Updated: June 30, 2021
You just heard about a budding business and you’re looking to invest. You’re excited to help the young company grow, so you agree to lend some money. The owners are ecstatic! They send you what’s called a “convertible note” – what is this?
If you’re an investor that’s been presented with a convertible note, this article is for you. If you’re the owner of a startup, you may want to check out our post on Convertible Debt from a business owner’s perspective.
This article will cover some of the key questions you’re probably thinking about:
A convertible note is a financial instrument that represents convertible debt, an investment in the form of a loan which later converts into an equity stake in the company if the business takes off. It’s where you, the investor, agree to lend money to a new business, in exchange for one of two outcomes: (i) if the company does well, you get to convert your investment into an ownership interest; and (ii) if the company doesn’t do so well, you can still get your money back as if it were a regular loan. Startups turn to convertible debt because it gives them access to relatively quick loans with low interest rates from private investors – but it’s important to know why you may also want a convertible debt structure.
As an investor, there are some terms you may want to pay particular attention to: (i) the interest rate; (ii) the conversion discount; and (iii) the valuation cap.
Because the convertible note starts as a loan, it will typically include an interest rate. This interest rate will apply if the company doesn’t move forward, and ends up giving you back your money before it can be converted into equity. The typical interest rate you’d see in a convertible note ranges from 4% to 12%. Although the interest rate will give you some profit on your money, what you really want (and what you’re hoping for) is a greater return on your money if the company does well. This is where the conversion discount and valuation cap come in.
When you’re out shopping, you may hear a sales associate say, “If you spend $100 today, you get 20% on your next purchase!” That’s kind of how the conversion discount works – you pay up now, and receive a discount in the future. Let’s look at an example: you invest $10,000 in a company and you’re offered a 20% conversion discount in your convertible note. You hear that business is going great, and six months down the line the company brings in Series A investors. You also hear that these Series A investors are paying $1 per share to get in. Good news – you’re only paying 80 cents per share! So where a Series A investor only gets 10,000 shares for their $10,000, you get 12,500 shares for the same price.
Typically, the convertible note will convert your investment to shares either at the conversion discount, or in accordance with a valuation cap (usually the option that costs you less will apply). The valuation cap puts a ceiling on the value of the company, so that the price you pay per share doesn’t overinflate if the company value skyrockets. For example, let’s say your convertible note has a $3 million valuation cap. The company does a Series A round of funding, and it’s determined at that later time that the company is worth $6 million. The Series A investors are paying $1 per share, but because your investment will convert as if the value is $3 million, you pay less – half the value, half the price. So, you’re only going to pay 50 cents per share. Where the new investors get 10,000 shares for $10,000, you get 20,000 shares!
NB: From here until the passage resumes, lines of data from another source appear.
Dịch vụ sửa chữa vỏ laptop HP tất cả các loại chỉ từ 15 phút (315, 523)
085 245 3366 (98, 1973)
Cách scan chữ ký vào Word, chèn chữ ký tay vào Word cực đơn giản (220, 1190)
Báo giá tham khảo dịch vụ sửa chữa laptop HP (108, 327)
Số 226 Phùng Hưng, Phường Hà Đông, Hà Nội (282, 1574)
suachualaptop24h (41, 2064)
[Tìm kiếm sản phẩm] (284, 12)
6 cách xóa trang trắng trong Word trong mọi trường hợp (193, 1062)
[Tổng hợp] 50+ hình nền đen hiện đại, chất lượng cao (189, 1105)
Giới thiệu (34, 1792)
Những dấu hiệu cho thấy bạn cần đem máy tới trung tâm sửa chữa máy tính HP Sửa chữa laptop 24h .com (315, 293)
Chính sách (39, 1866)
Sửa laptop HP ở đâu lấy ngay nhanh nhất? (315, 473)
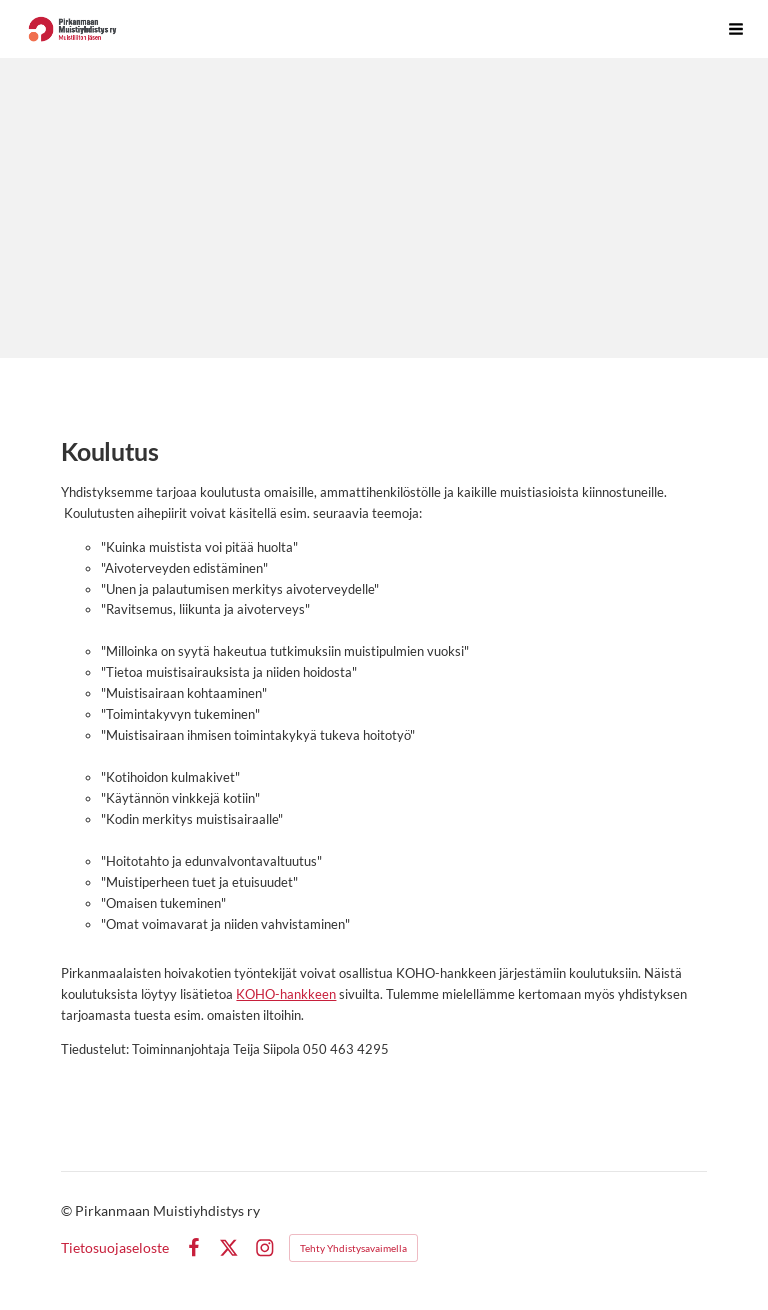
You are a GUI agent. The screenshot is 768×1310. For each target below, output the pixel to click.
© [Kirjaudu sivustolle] (68, 1210)
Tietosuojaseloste (115, 1248)
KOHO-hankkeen (286, 994)
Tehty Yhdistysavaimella (353, 1248)
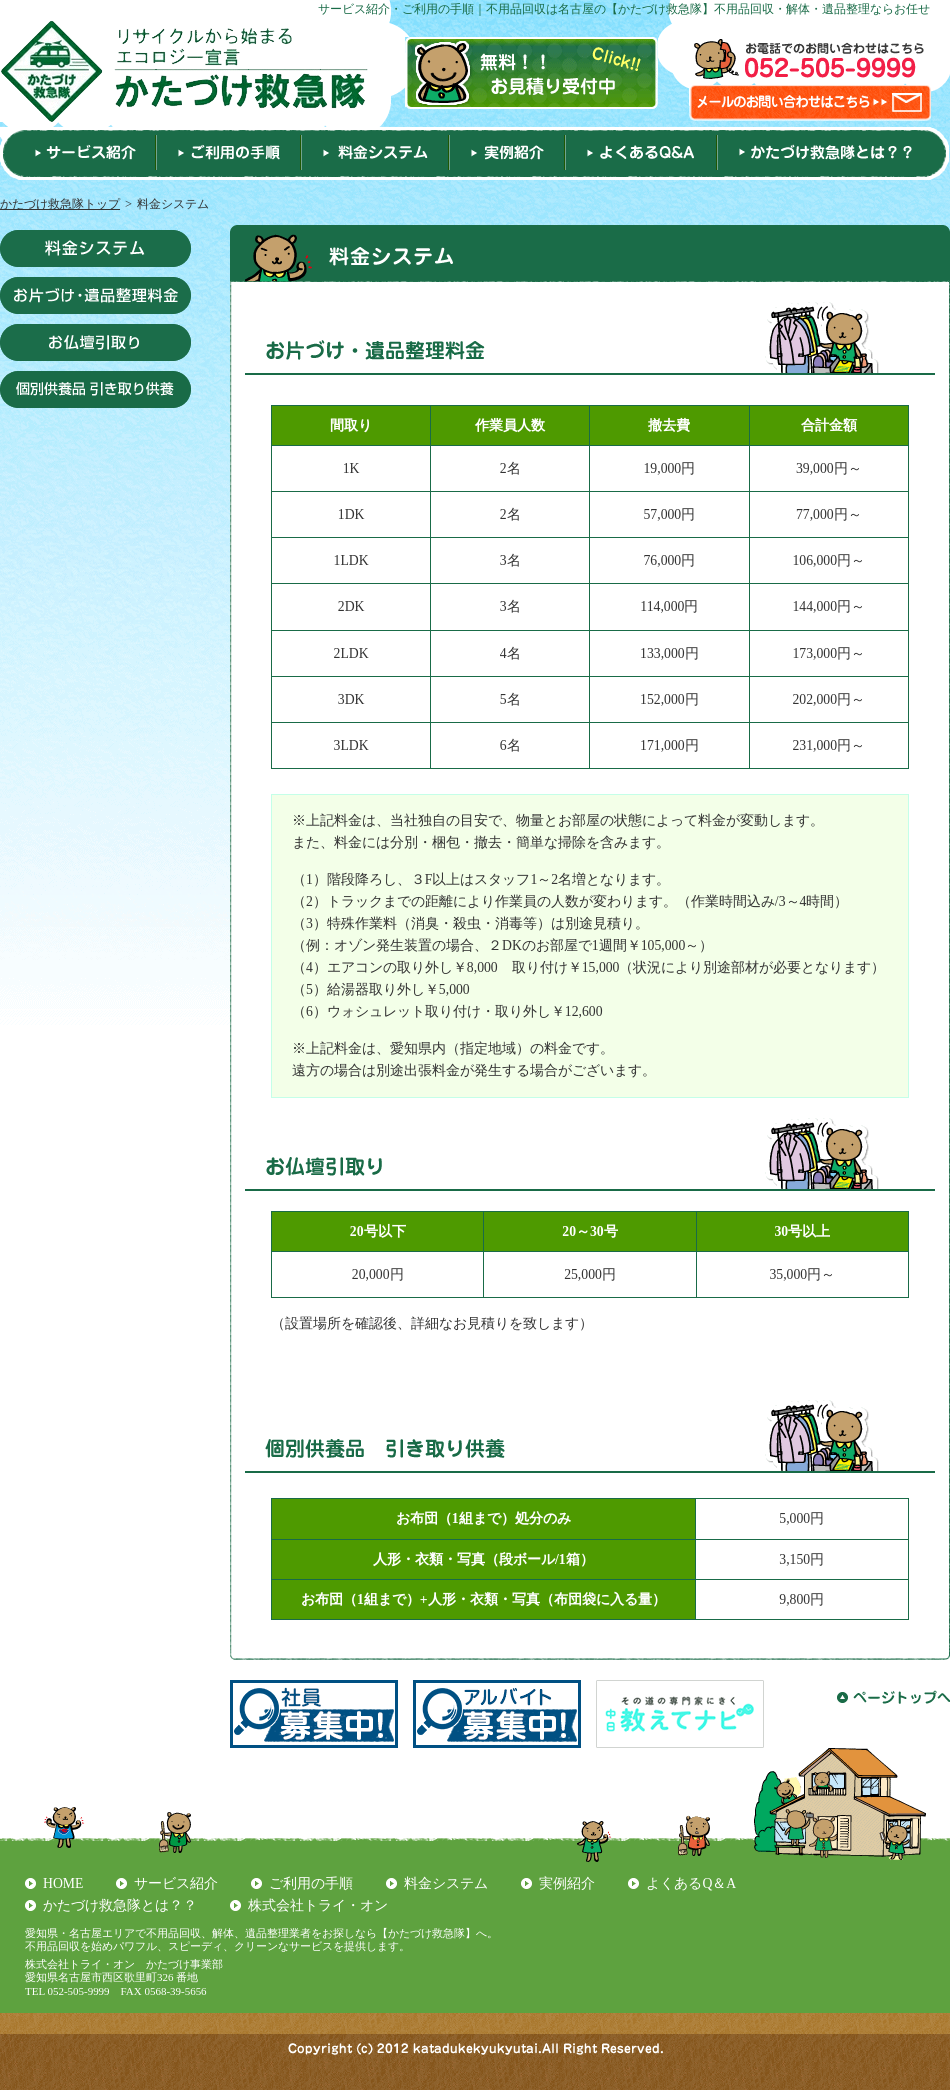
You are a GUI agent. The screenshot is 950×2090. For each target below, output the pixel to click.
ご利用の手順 (311, 1883)
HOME (63, 1883)
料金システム (446, 1883)
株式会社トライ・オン (318, 1905)
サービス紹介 (176, 1883)
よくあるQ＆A (691, 1883)
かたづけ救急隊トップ (60, 204)
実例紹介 (567, 1883)
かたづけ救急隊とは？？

When you invest in a new company, you’re taking a huge risk. In its early stages, it’s hard to determine the value of the business, so you don’t really know what you’re putting your money down for. But with a convertible note, you have a safety net. Even if the company doesn’t grow in value, at the very least you’re entitled to your money back with some interest on top.
While it’s nice to know that you’ll get some interest on that returned loan, the real upside is where the company grows into a successful business. With the right conversion discount, and a favorable valuation cap, there’s potential to make some good money.